_PROBLEM DETAILS:_ Gather every line below where "Home" appears.

Page layout parsing data:
══════════

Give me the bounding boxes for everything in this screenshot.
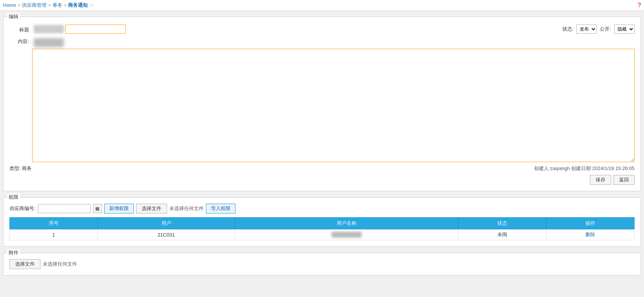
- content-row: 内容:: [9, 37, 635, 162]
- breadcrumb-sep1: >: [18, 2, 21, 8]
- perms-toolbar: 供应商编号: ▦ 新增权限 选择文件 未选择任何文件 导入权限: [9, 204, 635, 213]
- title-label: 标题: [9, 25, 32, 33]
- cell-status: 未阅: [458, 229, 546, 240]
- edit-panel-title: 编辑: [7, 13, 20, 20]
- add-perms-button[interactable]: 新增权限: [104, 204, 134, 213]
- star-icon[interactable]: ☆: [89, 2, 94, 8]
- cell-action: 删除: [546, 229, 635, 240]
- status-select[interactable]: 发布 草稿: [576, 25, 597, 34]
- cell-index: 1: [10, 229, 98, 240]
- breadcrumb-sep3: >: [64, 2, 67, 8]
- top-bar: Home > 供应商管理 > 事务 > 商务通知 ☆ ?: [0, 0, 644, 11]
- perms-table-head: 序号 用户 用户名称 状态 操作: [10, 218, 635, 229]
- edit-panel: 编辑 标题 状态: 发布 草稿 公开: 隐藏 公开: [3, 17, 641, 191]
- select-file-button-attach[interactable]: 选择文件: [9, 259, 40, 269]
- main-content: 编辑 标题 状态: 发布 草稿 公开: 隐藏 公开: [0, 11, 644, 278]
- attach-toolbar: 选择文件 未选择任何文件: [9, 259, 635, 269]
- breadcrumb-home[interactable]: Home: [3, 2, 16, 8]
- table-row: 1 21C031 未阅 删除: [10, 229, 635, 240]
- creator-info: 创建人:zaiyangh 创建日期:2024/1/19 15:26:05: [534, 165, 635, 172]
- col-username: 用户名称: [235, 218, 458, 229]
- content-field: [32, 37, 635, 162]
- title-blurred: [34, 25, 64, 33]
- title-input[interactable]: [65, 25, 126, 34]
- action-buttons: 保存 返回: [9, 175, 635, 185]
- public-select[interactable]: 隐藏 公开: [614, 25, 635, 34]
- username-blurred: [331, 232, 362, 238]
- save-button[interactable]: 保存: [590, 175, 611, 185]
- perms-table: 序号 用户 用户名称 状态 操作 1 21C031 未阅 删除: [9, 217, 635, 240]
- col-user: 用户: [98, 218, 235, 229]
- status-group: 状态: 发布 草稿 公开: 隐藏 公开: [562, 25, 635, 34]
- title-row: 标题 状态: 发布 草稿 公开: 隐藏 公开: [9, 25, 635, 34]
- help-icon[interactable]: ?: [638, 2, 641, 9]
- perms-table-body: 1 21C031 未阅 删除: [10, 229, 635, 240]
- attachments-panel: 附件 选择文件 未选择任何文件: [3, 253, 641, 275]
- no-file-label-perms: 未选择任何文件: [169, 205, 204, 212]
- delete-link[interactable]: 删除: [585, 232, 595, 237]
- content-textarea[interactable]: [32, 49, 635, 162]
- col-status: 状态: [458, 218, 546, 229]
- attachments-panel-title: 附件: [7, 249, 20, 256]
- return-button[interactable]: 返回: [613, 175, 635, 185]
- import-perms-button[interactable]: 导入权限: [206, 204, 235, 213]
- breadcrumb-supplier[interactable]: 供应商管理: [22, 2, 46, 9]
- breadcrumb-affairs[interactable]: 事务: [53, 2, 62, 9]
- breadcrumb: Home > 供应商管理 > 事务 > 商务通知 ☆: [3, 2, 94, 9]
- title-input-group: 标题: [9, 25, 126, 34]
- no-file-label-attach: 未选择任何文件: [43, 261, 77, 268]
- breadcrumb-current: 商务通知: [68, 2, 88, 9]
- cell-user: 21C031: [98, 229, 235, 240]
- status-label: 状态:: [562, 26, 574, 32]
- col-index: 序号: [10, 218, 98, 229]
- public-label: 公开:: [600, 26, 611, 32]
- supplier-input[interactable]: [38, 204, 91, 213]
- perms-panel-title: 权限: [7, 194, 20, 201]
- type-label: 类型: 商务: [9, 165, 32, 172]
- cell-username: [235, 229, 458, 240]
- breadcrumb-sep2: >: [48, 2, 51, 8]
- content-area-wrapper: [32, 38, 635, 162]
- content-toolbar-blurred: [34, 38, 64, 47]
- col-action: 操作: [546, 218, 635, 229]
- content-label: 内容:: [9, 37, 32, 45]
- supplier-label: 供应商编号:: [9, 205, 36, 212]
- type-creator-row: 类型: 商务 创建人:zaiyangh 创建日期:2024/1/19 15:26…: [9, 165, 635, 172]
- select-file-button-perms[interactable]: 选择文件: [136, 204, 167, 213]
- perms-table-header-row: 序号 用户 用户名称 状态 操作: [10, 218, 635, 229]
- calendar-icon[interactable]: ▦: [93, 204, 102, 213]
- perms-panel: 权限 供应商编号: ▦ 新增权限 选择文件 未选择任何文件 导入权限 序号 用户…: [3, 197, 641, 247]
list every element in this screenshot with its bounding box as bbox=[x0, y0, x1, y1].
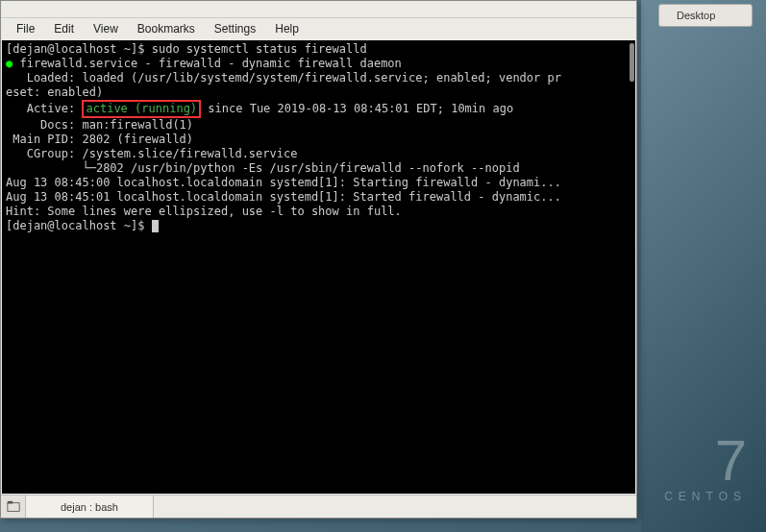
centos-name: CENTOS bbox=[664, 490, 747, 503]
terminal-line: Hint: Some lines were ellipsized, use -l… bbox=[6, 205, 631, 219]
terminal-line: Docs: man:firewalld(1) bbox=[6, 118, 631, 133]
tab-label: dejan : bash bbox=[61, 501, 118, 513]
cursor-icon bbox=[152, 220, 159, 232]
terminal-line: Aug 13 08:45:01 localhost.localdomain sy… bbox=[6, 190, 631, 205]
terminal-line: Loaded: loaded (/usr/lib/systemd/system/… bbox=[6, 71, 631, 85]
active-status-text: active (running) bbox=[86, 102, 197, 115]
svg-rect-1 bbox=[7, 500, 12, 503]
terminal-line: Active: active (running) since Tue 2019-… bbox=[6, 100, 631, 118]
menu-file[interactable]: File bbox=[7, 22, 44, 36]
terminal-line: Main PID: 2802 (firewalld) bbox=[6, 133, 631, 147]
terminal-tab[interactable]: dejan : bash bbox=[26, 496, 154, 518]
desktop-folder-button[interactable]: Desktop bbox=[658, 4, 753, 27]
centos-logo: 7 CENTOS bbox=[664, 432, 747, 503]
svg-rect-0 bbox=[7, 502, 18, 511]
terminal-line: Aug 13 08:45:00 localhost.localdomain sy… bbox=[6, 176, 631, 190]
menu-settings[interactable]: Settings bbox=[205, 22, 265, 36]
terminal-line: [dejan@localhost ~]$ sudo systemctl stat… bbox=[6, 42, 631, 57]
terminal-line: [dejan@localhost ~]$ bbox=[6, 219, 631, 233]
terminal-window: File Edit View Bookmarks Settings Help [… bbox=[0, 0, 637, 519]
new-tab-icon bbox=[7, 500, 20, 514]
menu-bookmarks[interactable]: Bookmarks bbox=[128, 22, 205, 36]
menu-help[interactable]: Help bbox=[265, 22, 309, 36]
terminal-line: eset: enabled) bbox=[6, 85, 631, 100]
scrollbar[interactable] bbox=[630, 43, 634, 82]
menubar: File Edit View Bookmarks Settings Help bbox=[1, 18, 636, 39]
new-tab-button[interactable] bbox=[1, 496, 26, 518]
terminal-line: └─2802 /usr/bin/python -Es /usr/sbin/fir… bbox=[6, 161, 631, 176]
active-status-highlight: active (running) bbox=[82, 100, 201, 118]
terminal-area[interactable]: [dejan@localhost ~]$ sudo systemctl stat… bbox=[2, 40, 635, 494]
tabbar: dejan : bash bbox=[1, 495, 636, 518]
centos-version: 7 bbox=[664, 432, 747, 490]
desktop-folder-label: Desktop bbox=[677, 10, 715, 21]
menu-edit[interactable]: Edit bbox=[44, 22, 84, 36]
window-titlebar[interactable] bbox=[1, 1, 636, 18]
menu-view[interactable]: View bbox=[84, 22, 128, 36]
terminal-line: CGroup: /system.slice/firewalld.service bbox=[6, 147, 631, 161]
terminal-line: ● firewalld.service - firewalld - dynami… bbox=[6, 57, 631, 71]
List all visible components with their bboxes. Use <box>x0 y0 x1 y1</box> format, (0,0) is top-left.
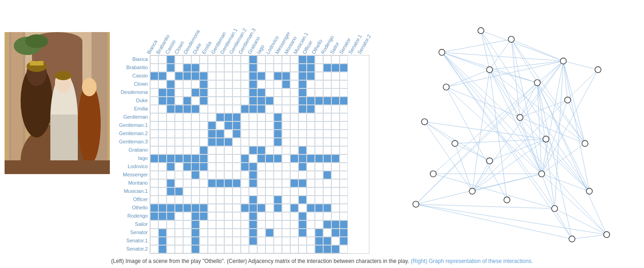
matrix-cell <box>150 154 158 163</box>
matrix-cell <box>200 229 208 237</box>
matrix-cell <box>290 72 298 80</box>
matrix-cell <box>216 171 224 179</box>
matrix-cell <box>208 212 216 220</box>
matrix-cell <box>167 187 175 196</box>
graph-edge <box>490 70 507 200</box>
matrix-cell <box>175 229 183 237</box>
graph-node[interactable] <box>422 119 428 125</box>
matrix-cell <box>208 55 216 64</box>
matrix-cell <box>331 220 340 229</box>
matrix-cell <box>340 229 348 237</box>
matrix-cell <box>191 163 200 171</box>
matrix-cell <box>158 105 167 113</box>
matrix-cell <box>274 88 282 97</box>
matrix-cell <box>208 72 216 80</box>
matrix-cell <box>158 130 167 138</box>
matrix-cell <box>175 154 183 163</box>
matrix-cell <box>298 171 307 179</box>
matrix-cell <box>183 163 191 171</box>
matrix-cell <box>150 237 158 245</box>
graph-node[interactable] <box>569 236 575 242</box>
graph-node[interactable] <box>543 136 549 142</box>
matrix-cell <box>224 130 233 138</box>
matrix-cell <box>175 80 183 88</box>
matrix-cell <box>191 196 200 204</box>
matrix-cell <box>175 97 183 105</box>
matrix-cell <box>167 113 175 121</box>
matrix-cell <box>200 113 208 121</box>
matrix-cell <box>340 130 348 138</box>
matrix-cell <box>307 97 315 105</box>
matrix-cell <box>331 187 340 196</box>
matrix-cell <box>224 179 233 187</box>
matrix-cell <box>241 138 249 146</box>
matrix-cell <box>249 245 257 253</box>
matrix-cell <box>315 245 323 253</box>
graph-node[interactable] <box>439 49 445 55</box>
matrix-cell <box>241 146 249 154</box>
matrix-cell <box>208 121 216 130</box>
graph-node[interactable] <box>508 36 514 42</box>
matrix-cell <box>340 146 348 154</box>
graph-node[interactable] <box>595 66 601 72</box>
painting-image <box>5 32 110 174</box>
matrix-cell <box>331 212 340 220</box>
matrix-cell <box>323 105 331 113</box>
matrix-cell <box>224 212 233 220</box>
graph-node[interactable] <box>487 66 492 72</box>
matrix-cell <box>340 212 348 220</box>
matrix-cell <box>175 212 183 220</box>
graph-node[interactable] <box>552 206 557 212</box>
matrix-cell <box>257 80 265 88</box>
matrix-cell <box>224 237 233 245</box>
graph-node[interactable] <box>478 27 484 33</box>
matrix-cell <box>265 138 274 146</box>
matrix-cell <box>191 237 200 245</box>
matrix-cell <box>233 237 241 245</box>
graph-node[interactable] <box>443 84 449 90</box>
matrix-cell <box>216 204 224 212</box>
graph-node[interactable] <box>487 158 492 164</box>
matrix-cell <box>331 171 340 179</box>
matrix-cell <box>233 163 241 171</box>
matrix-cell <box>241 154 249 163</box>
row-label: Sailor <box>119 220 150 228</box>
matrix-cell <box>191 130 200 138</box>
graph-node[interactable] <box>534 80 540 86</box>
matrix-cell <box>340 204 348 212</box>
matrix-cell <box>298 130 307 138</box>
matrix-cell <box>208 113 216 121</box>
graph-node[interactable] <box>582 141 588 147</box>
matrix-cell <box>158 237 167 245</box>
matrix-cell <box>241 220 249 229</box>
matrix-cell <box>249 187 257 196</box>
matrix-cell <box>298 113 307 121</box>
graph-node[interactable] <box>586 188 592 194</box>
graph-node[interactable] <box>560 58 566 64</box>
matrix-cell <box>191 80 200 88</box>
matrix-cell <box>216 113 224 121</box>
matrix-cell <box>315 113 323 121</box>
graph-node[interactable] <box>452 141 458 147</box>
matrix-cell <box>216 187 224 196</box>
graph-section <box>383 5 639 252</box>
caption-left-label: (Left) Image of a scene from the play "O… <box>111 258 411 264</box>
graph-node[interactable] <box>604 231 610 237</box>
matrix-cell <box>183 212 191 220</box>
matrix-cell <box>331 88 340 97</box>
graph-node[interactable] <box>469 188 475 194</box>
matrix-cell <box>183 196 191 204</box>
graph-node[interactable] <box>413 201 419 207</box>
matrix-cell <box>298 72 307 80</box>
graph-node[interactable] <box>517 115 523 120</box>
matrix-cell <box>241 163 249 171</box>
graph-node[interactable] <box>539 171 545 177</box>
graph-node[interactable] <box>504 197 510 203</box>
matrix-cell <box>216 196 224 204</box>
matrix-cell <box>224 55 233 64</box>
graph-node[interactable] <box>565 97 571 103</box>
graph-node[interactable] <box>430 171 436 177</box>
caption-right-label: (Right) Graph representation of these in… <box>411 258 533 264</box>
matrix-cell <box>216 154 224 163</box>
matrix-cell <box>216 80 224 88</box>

══════════

_EXERCISE SOLUTION:_
- top-bar: Home > 供应商管理 > 事务 > 商务通知 ☆ ?: [0, 0, 644, 11]
- breadcrumb-home[interactable]: Home: [3, 2, 16, 8]
- breadcrumb: Home > 供应商管理 > 事务 > 商务通知 ☆: [3, 2, 94, 9]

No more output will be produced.